Pictures stay out; please output the remaining data exactly.

#### Data under study

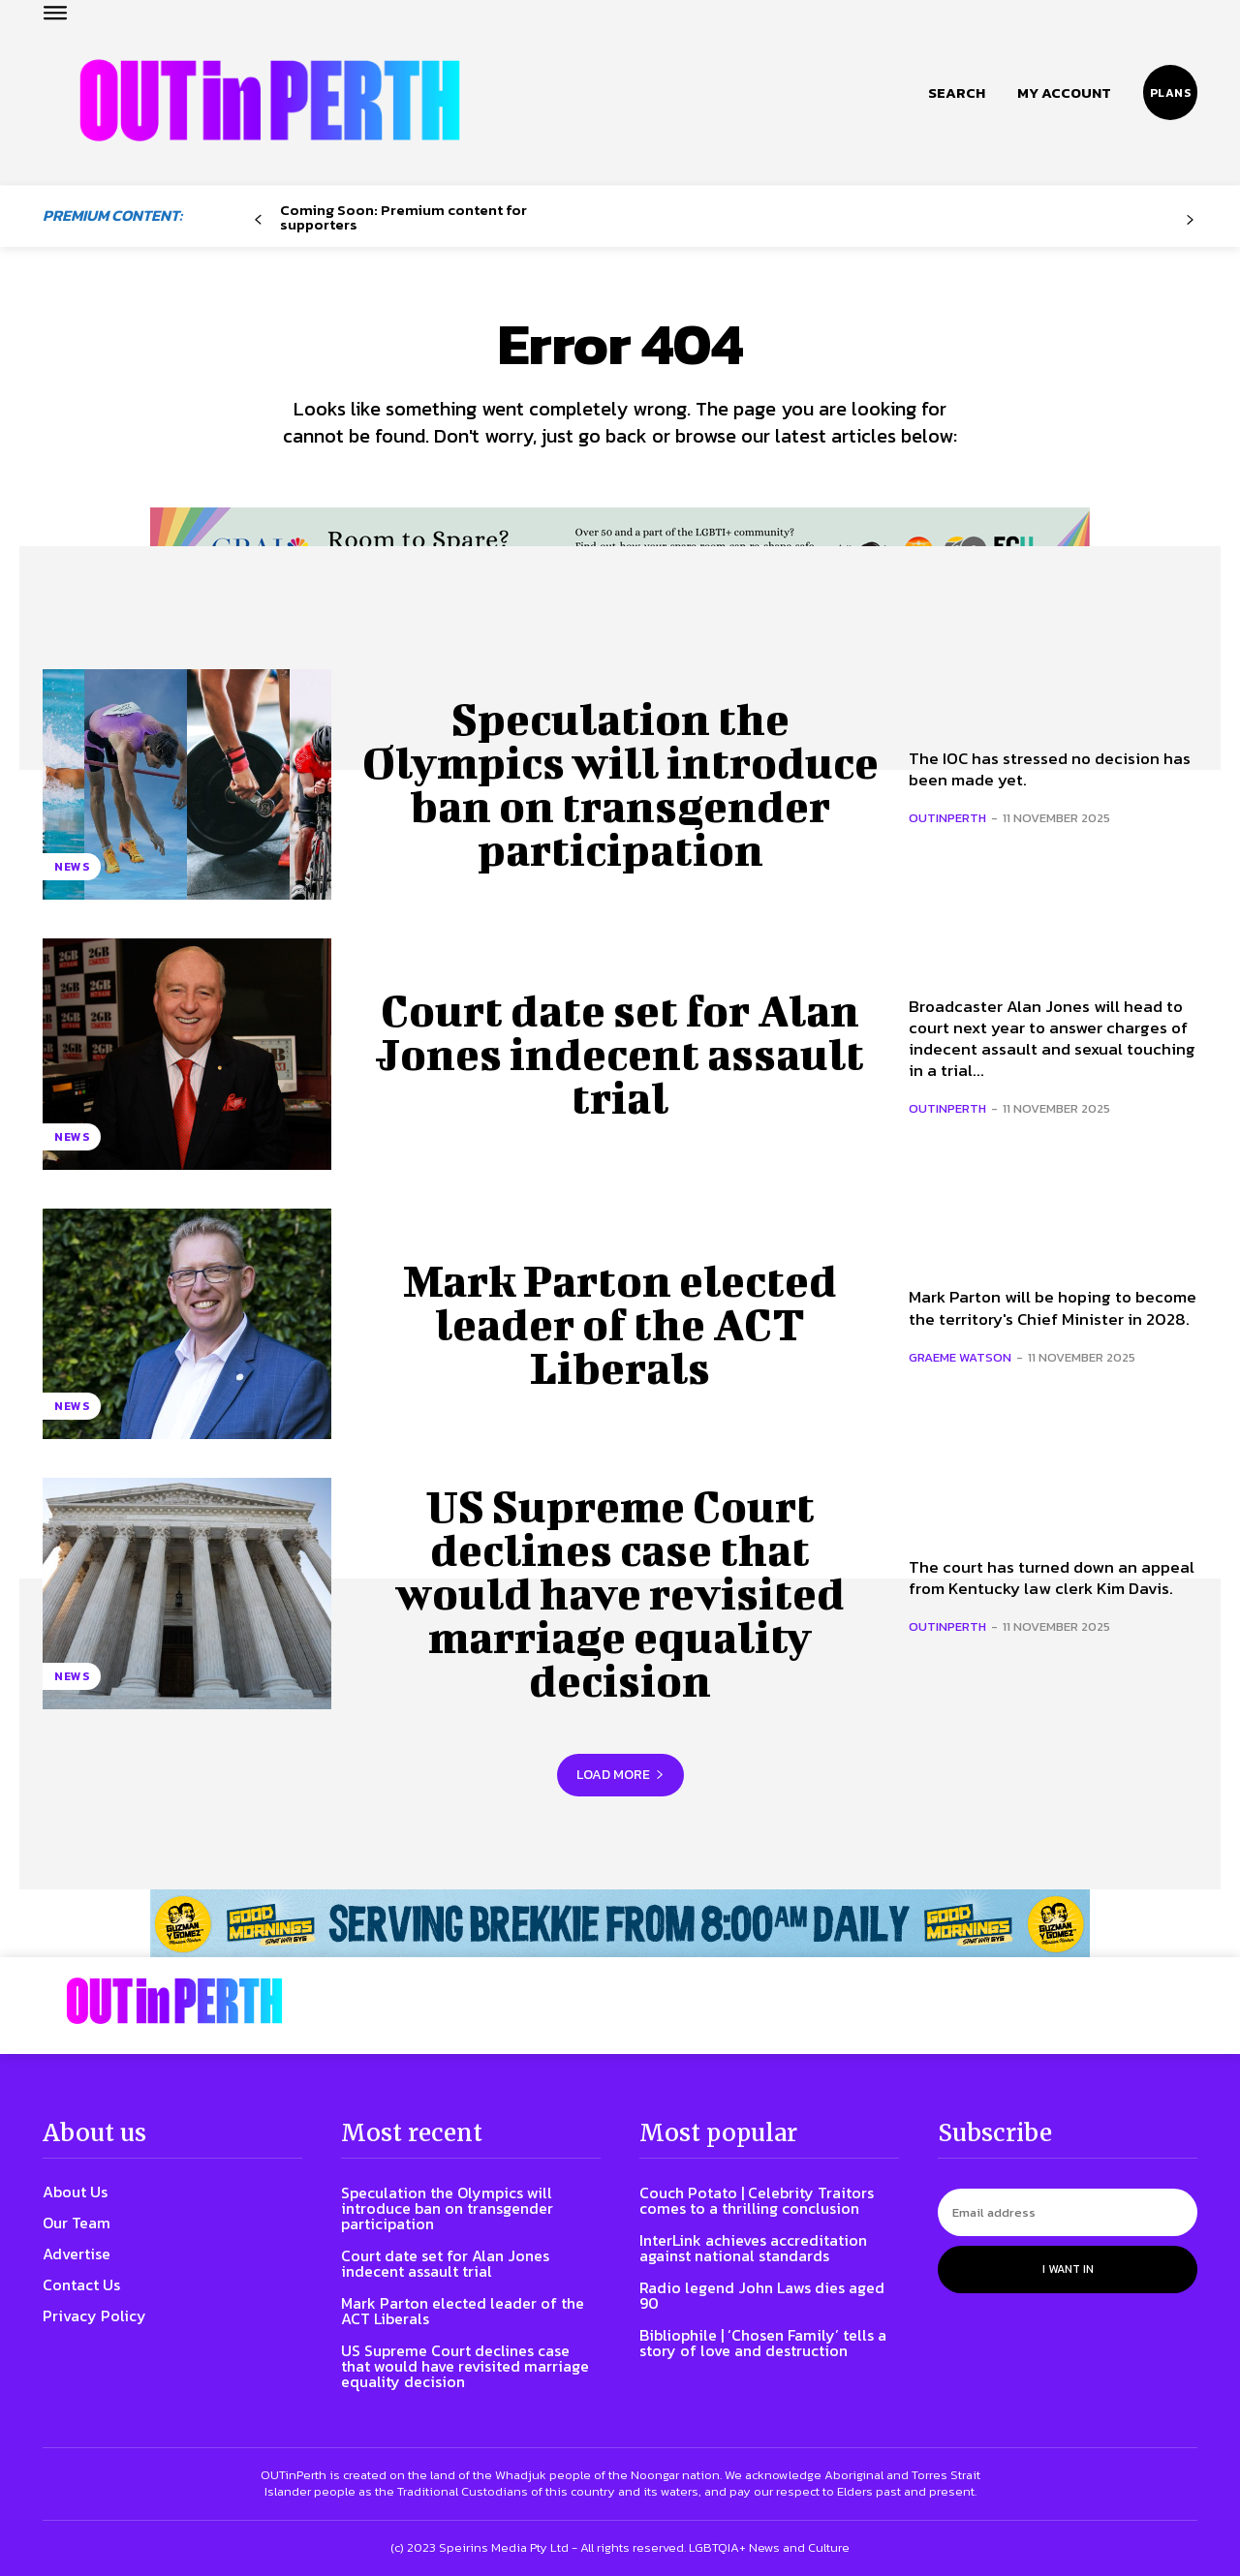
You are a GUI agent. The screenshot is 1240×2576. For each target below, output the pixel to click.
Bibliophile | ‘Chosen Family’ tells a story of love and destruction (762, 2342)
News (71, 866)
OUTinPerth (947, 818)
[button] (956, 93)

########

§ Problem solution:
You are a GUI agent. The screenshot is 1240×2576. For each target below, output the pixel to click.
Bibliophile | ‘Chosen Family’ tells a story of love and destruction (762, 2342)
News (71, 866)
OUTinPerth (947, 818)
[button] (956, 93)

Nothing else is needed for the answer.